DESCRIPTION OF THE TASK: Look through the entries below and extract exactly the lines from the one containing "We’re Back!" through the one containing "from self-declaration (clicking", ends included.

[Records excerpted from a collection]
=====

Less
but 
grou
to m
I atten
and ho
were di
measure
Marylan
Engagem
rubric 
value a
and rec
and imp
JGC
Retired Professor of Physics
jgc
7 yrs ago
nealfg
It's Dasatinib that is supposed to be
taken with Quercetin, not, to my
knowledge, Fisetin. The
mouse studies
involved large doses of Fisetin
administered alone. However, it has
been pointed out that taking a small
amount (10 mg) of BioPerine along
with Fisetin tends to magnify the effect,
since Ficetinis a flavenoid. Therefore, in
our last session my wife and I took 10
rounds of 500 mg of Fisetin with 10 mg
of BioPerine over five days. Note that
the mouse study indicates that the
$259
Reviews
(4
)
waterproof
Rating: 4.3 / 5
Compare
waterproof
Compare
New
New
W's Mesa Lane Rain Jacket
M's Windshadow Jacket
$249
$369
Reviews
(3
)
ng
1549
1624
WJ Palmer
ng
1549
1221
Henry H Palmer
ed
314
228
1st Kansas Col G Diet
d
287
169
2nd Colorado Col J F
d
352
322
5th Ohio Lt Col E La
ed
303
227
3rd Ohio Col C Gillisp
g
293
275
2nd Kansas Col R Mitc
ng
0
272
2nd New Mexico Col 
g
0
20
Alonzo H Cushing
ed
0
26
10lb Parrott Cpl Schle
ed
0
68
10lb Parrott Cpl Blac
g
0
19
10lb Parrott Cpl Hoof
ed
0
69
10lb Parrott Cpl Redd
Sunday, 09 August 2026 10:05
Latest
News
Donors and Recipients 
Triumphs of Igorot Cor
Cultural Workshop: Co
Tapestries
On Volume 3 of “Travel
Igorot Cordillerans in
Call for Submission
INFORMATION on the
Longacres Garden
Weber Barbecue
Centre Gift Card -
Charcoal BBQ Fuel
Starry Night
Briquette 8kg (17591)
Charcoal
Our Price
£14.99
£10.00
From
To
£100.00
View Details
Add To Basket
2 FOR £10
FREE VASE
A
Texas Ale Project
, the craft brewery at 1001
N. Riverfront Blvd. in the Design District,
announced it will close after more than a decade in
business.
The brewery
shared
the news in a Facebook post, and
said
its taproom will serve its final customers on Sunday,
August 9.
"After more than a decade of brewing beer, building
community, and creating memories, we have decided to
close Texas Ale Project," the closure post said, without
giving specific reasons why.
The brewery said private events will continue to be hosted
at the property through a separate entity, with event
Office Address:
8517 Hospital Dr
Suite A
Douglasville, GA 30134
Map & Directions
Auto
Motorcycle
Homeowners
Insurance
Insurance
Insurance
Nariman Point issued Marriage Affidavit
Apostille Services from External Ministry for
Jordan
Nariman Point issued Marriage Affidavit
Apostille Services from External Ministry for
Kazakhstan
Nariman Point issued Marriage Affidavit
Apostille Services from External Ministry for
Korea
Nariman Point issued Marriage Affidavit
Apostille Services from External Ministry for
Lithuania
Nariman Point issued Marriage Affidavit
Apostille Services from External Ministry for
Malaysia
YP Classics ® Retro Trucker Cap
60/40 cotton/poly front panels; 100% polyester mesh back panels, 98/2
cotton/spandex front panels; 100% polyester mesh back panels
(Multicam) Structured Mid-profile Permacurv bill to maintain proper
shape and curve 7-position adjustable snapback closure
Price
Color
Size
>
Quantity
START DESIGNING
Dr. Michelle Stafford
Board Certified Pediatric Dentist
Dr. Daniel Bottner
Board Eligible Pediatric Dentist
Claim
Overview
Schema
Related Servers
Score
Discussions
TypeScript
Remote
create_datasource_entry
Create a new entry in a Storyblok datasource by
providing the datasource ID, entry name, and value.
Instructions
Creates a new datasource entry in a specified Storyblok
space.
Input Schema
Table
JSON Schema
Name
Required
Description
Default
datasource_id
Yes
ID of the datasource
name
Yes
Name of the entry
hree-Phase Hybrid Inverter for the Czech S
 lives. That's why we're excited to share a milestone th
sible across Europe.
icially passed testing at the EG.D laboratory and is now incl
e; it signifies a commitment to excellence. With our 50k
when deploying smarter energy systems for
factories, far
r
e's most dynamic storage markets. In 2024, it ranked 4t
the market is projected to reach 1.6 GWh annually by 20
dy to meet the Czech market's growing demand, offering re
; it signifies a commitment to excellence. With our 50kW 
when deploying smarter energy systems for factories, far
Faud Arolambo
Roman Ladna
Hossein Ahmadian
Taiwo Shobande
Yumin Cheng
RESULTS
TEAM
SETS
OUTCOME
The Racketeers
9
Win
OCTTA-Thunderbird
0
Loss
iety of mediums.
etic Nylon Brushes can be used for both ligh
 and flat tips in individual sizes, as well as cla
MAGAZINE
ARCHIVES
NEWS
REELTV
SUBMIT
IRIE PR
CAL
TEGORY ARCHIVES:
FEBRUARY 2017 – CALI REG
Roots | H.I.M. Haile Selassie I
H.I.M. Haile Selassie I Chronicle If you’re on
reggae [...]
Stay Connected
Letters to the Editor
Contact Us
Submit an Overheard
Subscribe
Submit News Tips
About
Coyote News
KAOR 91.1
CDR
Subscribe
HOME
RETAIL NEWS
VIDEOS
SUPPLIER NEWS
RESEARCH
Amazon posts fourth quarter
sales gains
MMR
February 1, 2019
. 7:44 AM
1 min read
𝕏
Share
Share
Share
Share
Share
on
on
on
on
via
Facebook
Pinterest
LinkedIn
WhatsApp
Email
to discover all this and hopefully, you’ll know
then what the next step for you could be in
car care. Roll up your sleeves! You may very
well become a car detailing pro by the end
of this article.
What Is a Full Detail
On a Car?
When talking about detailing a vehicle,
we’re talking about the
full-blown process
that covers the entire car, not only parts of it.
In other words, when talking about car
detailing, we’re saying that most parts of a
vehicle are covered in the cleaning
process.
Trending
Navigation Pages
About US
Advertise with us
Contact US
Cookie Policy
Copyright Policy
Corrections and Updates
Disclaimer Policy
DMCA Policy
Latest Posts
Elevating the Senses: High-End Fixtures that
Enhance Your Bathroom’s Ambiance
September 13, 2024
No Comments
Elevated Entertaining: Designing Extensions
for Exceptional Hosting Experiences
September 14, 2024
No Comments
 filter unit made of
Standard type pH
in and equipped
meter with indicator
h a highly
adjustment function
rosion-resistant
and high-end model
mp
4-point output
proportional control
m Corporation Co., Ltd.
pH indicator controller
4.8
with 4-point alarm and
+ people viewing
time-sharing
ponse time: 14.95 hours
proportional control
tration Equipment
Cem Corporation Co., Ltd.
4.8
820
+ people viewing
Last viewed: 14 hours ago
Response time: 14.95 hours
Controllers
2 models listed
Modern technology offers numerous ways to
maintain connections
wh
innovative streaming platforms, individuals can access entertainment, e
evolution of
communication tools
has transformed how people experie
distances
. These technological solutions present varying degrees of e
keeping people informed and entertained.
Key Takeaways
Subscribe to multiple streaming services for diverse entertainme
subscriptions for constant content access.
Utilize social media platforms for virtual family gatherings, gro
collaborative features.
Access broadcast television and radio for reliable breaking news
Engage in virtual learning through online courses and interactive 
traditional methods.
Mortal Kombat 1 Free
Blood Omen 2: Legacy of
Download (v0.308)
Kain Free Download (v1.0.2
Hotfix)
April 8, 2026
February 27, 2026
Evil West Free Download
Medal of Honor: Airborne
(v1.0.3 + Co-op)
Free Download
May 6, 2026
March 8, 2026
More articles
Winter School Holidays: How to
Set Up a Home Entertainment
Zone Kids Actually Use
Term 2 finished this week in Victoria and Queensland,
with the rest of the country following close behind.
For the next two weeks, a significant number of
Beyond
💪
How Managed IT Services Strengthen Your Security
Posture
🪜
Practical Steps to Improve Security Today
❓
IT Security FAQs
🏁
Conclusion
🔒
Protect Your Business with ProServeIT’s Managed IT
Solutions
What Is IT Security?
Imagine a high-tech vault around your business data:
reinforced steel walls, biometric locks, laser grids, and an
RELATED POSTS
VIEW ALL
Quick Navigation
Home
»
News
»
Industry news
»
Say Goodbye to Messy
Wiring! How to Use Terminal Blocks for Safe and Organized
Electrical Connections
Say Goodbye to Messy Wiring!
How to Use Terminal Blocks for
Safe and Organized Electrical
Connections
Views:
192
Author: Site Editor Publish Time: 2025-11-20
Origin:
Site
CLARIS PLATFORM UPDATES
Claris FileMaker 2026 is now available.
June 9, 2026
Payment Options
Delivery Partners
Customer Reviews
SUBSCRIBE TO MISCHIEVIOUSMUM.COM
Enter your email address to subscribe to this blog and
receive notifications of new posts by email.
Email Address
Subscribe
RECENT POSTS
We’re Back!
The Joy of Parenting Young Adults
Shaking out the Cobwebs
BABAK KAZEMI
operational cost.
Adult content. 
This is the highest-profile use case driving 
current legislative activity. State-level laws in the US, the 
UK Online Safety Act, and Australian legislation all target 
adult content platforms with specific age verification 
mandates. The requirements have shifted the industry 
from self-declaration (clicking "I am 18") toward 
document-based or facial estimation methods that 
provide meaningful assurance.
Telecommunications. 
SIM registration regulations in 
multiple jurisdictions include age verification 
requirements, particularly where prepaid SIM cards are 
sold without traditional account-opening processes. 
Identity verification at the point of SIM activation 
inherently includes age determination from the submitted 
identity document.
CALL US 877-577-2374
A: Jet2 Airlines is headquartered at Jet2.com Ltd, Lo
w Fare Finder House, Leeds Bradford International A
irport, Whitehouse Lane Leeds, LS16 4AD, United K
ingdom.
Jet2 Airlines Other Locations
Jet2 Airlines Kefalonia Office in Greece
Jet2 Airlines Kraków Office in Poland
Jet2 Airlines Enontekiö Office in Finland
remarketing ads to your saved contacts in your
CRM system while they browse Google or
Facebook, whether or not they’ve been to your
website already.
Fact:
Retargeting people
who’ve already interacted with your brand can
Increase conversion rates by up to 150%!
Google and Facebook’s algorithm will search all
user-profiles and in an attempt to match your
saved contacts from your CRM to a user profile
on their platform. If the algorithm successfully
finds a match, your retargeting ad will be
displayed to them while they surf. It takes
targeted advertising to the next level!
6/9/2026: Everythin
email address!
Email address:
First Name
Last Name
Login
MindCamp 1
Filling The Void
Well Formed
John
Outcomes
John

=====

TASK RESPONSE:
We’re Back!
The Joy of Parenting Young Adults
Shaking out the Cobwebs
BABAK KAZEMI
operational cost.
Adult content. 
This is the highest-profile use case driving 
current legislative activity. State-level laws in the US, the 
UK Online Safety Act, and Australian legislation all target 
adult content platforms with specific age verification 
mandates. The requirements have shifted the industry 
from self-declaration (clicking "I am 18") toward 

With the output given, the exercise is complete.